* Action item
A faithful copy of the entries is required, with no images in it.

* Source information
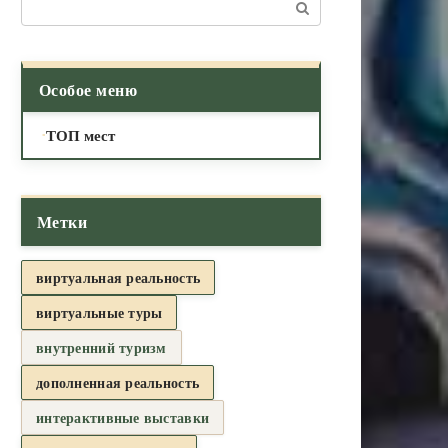
Поиск:
Особое меню
ТОП мест
Метки
виртуальная реальность
виртуальные туры
внутренний туризм
дополненная реальность
интерактивные выставки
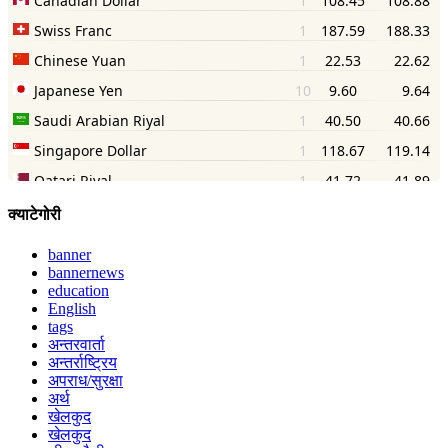
क्याटेगोरी
banner
bannernews
education
English
tags
अन्तरवार्ता
अन्तर्राष्ट्रिय
अपराध/सुरक्षा
अर्थ
खेलकुद
खेलकुद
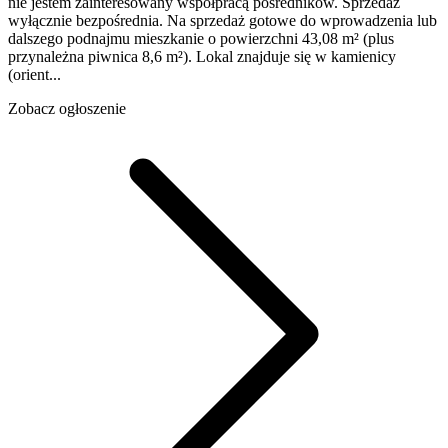
nie jestem zainteresowany współpracą pośredników. Sprzedaż
wyłącznie bezpośrednia. Na sprzedaż gotowe do wprowadzenia lub
dalszego podnajmu mieszkanie o powierzchni 43,08 m² (plus
przynależna piwnica 8,6 m²). Lokal znajduje się w kamienicy
(orient...
Zobacz ogłoszenie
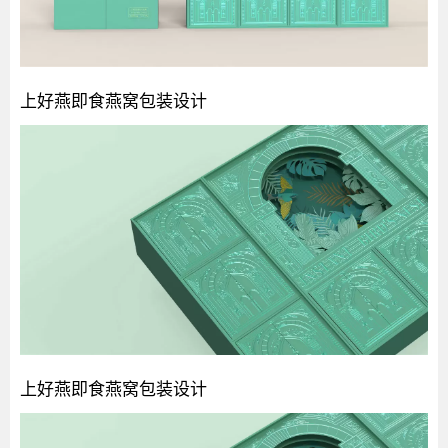
上好燕即食燕窝包装设计
上好燕即食燕窝包装设计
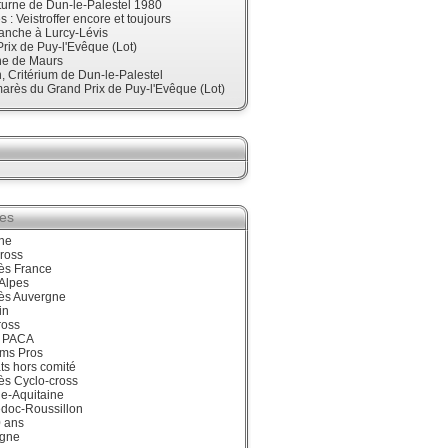
urne de Dun-le-Palestel 1980
 : Veistroffer encore et toujours
anche à Lurcy-Lévis
rix de Puy-l'Evêque (Lot)
ne de Maurs
 Critérium de Dun-le-Palestel
arès du Grand Prix de Puy-l'Evêque (Lot)
ies
ne
ross
ès France
Alpes
ès Auvergne
in
ross
 PACA
ums Pros
ts hors comité
ès Cyclo-cross
e-Aquitaine
doc-Roussillon
0 ans
gne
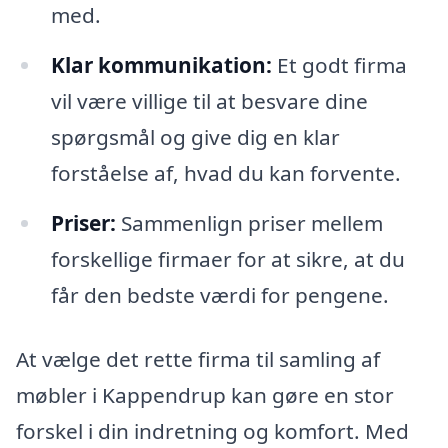
med.
Klar kommunikation:
Et godt firma
vil være villige til at besvare dine
spørgsmål og give dig en klar
forståelse af, hvad du kan forvente.
Priser:
Sammenlign priser mellem
forskellige firmaer for at sikre, at du
får den bedste værdi for pengene.
At vælge det rette firma til samling af
møbler i Kappendrup kan gøre en stor
forskel i din indretning og komfort. Med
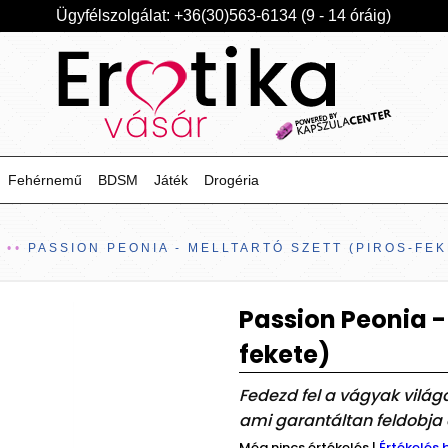
Ügyfélszolgálat: +36(30)563-6134 (9 - 14 óráig)
Fehérnemű
BDSM
Játék
Drogéria
Ű
PASSION PEONIA - MELLTARTÓ SZETT (PIROS-FEK
Passion Peonia - 
fekete)
Fedezd fel a vágyak világá
ami garantáltan feldobja 
Még nincs értékelés
|
Értékelés 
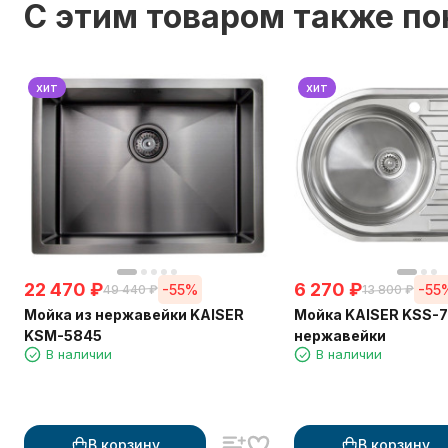
C этим товаром также п
хит
хит
22 470
₽
6 270
₽
-55%
-55
49 440
₽
13 800
₽
Мойка из нержавейки KAISER
Мойка KAISER KSS-7
KSM-5845
нержавейки
В наличии
В наличии
В корзину
В корзину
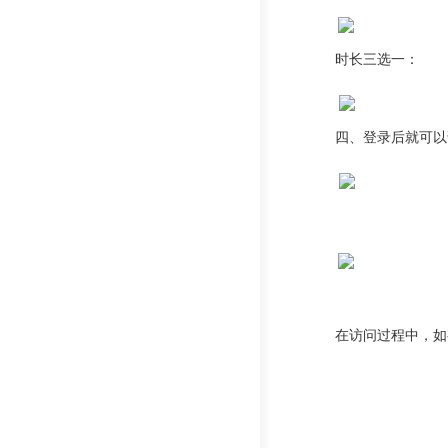
时长三选一：
四、
登录后就可以
在访问过程中，如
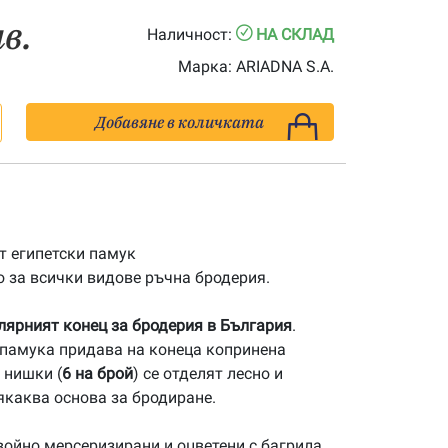
лв.
Наличност:
НА СКЛАД
Марка:
ARIADNA S.A.
Добавяне в количката
 египетски памук
 за всички видове ръчна бродерия.
улярният конец за бродерия в България
.
памука придава на конеца копринена
 нишки (
6 на брой
) се отделят лесно и
якаква основа за бродиране.
ойно мерсеризирани и оцветени с багрила,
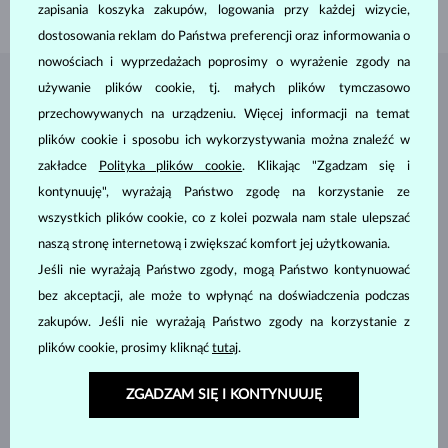
WAGA
0.70 g
zapisania koszyka zakupów, logowania przy każdej wizycie,
dostosowania reklam do Państwa preferencji oraz informowania o
nowościach i wyprzedażach poprosimy o wyrażenie zgody na
używanie plików cookie, tj. małych plików tymczasowo
BIŻUTERIA Z
ATELIER KLENOTA
przechowywanych na urządzeniu. Więcej informacji na temat
plików cookie i sposobu ich wykorzystywania można znaleźć w
zakładce
Polityka plików cookie
. Klikając "Zgadzam się i
kontynuuję", wyrażają Państwo zgodę na korzystanie ze
wszystkich plików cookie, co z kolei pozwala nam stale ulepszać
naszą stronę internetową i zwiększać komfort jej użytkowania.
Jeśli nie wyrażają Państwo zgody, mogą Państwo kontynuować
bez akceptacji, ale może to wpłynąć na doświadczenia podczas
zakupów. Jeśli nie wyrażają Państwo zgody na korzystanie z
plików cookie, prosimy kliknąć
tutaj
.
ZGADZAM SIĘ I KONTYNUUJĘ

* Written solution
Поиск:
Особое меню
ТОП мест
Метки
виртуальная реальность
виртуальные туры
внутренний туризм
дополненная реальность
интерактивные выставки
क्याटेगोरी
banner
bannernews
education
English
tags
अन्तरवार्ता
अन्तर्राष्ट्रिय
अपराध/सुरक्षा
अर्थ
खेलकुद
खेलकुद
nie jestem zainteresowany współpracą pośredników. Sprzedaż
wyłącznie bezpośrednia. Na sprzedaż gotowe do wprowadzenia lub
dalszego podnajmu mieszkanie o powierzchni 43,08 m² (plus
przynależna piwnica 8,6 m²). Lokal znajduje się w kamienicy
(orient...
Zobacz ogłoszenie
上好燕即食燕窝包装设计
上好燕即食燕窝包装设计
urne de Dun-le-Palestel 1980
 : Veistroffer encore et toujours
anche à Lurcy-Lévis
rix de Puy-l'Evêque (Lot)
ne de Maurs
 Critérium de Dun-le-Palestel
arès du Grand Prix de Puy-l'Evêque (Lot)
ies
ne
ross
ès France
Alpes
ès Auvergne
in
ross
 PACA
ums Pros
ts hors comité
ès Cyclo-cross
e-Aquitaine
doc-Roussillon
0 ans
gne
med.
Klar kommunikation:
Et godt firma
vil være villige til at besvare dine
spørgsmål og give dig en klar
forståelse af, hvad du kan forvente.
Priser:
Sammenlign priser mellem
forskellige firmaer for at sikre, at du
får den bedste værdi for pengene.
At vælge det rette firma til samling af
møbler i Kappendrup kan gøre en stor
forskel i din indretning og komfort. Med
Ügyfélszolgálat: +36(30)563-6134 (9 - 14 óráig)
Fehérnemű
BDSM
Játék
Drogéria
Ű
PASSION PEONIA - MELLTARTÓ SZETT (PIROS-FEK
Passion Peonia - 
fekete)
Fedezd fel a vágyak világá
ami garantáltan feldobja 
Még nincs értékelés
|
Értékelés 
C этим товаром также п
хит
хит
22 470
₽
6 270
₽
-55%
-55
49 440
₽
13 800
₽
Мойка из нержавейки KAISER
Мойка KAISER KSS-7
KSM-5845
нержавейки
В наличии
В наличии
В корзину
В корзину
时长三选一：
四、
登录后就可以
在访问过程中，如
лв.
Наличност:
НА СКЛАД
Марка:
ARIADNA S.A.
Добавяне в количката
 египетски памук
 за всички видове ръчна бродерия.
улярният конец за бродерия в България
.
памука придава на конеца копринена
 нишки (
6 на брой
) се отделят лесно и
якаква основа за бродиране.
ойно мерсеризирани и оцветени с багрила,
WAGA
0.70 g
zapisania koszyka zakupów, logowania przy każdej wizycie,
dostosowania reklam do Państwa preferencji oraz informowania o
nowościach i wyprzedażach poprosimy o wyrażenie zgody na
używanie plików cookie, tj. małych plików tymczasowo
BIŻUTERIA Z
ATELIER KLENOTA
przechowywanych na urządzeniu. Więcej informacji na temat
plików cookie i sposobu ich wykorzystywania można znaleźć w
zakładce
Polityka plików cookie
. Klikając "Zgadzam się i
kontynuuję", wyrażają Państwo zgodę na korzystanie ze
wszystkich plików cookie, co z kolei pozwala nam stale ulepszać
naszą stronę internetową i zwiększać komfort jej użytkowania.
Jeśli nie wyrażają Państwo zgody, mogą Państwo kontynuować
bez akceptacji, ale może to wpłynąć na doświadczenia podczas
zakupów. Jeśli nie wyrażają Państwo zgody na korzystanie z
plików cookie, prosimy kliknąć
tutaj
.
ZGADZAM SIĘ I KONTYNUUJĘ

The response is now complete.